I have conflicted emotions about posting online… well, outside of IG and certain communities on reddit. I mean, I’ve written this first post in my head more than a dozen times before I bit the bullet and just went for it. And even now I’m typing, then deleting my own words because who am I to think I have anything interesting to add to an already saturated form of personal media? On the other hand, who’s really going to stumble across this? So what do I have to lose?

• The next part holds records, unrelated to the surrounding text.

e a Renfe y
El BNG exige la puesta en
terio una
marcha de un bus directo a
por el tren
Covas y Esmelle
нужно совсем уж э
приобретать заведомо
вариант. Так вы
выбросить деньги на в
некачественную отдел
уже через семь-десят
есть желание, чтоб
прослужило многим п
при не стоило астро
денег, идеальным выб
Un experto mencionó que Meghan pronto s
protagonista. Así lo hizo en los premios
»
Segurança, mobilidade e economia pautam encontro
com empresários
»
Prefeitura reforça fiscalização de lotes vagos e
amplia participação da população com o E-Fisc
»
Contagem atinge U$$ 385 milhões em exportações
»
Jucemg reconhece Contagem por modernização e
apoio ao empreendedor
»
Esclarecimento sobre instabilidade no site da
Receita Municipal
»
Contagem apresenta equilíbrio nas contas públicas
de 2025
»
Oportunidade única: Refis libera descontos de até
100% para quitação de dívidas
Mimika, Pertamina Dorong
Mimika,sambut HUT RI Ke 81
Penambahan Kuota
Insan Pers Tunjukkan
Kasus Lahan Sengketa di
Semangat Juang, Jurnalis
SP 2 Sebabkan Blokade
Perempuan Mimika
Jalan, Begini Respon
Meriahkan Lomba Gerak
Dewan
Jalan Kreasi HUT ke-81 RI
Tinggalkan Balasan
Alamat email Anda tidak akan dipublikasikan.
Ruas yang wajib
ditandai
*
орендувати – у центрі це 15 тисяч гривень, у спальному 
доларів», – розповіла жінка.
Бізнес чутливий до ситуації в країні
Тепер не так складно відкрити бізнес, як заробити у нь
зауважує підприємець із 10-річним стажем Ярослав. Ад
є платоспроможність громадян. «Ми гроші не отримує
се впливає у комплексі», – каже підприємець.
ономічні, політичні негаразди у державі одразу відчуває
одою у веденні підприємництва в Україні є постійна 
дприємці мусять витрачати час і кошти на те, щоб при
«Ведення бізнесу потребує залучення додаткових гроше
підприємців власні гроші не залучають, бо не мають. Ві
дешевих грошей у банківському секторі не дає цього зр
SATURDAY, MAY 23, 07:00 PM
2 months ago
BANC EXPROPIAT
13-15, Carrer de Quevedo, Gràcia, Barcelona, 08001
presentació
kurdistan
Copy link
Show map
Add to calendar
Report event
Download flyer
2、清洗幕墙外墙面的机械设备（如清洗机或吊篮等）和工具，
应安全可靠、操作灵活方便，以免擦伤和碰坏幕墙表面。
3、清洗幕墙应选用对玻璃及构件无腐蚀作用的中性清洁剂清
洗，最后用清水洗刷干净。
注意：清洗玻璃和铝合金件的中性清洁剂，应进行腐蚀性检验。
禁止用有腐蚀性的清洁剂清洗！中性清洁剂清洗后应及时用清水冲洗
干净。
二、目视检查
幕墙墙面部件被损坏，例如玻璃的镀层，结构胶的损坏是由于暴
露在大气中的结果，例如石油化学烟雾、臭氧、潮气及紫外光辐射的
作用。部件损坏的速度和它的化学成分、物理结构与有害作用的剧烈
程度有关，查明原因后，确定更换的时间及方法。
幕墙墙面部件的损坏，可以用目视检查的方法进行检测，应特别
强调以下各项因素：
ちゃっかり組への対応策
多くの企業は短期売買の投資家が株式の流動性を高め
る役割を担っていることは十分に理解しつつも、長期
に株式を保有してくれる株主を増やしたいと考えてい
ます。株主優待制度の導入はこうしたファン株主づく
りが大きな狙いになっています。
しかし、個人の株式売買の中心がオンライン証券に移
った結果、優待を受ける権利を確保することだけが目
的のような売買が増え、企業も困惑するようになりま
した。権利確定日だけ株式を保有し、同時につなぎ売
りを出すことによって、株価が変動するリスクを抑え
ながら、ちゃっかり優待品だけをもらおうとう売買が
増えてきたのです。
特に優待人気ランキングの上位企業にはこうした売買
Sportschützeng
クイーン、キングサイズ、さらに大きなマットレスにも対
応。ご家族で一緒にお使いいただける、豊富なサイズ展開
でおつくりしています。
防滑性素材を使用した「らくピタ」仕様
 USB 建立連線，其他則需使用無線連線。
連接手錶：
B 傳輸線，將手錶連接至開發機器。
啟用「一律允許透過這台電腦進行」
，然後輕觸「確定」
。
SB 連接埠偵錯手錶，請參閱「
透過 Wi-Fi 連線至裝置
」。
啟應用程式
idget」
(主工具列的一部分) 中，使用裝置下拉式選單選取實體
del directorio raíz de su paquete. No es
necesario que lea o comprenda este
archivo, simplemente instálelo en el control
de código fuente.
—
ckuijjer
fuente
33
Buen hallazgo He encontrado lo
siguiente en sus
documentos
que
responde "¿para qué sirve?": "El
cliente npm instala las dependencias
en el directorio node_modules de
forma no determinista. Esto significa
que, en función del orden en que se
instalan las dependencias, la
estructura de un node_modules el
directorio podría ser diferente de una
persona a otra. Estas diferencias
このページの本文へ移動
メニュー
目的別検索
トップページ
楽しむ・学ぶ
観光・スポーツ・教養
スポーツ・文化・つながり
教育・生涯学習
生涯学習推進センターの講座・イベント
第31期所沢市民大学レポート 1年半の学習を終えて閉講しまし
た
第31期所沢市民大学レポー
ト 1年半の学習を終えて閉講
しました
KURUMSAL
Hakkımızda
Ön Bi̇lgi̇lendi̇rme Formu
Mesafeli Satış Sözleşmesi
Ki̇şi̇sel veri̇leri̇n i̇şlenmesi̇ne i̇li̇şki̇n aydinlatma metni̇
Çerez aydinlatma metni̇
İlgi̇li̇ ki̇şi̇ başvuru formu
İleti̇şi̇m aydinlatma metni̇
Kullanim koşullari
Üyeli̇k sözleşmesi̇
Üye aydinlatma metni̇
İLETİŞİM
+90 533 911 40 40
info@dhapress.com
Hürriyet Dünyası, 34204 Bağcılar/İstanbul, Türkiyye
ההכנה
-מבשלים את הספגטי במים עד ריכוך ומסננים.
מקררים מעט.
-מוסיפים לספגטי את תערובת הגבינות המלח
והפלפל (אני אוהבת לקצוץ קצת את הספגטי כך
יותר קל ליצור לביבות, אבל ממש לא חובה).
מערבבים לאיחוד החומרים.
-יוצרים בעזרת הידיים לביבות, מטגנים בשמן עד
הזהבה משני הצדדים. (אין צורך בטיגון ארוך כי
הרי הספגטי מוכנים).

I suppose I want to do this because I never felt safe enough to keep a diary or journal when I was growing up, and I’m starting to understand why that was. So this is for the part of me that needs to document my life, even if it’s just starting at 34 years old and going from there. Maybe Future Me will find some use in looking back on this or maybe I’ll be driven to share this in the vein of helping others who can relate. That last bit sounds silly to me right now, but my best friend, H, has brought up the idea before and she’s not the type to blow smoke up my ass about the important things. If she turns out to be right, I’d rather start this when I’m struggling than wait until it feels totally comfortable. I want this to be an honest picture of me and I hope I can keep that in mind when my days seem ugly.
I have Complex PTSD (CPTSD) from a dysfunctional upbringing that neglected all of my emotional needs from infancy through to now, well, sorta now. I chose to cut off contact with my parents in 2016. It wasn’t a choice I made lightly. It was the scariest thing I’ve ever done, and I regret nothing. I’m still grieving the idea of a family I’ll never truly have, but I’m also finding my own patchwork family that has been filling the void. So if they ever read this: Hi! I love you all… seriously. I hope I’ve been showing that. I’m having to learn so much right now, so I hope I’m handling it well enough.
My last bit of coffee has gone cold in my mug. I’ll end this here before I rethink and overthink and decide to change my mind about starting today.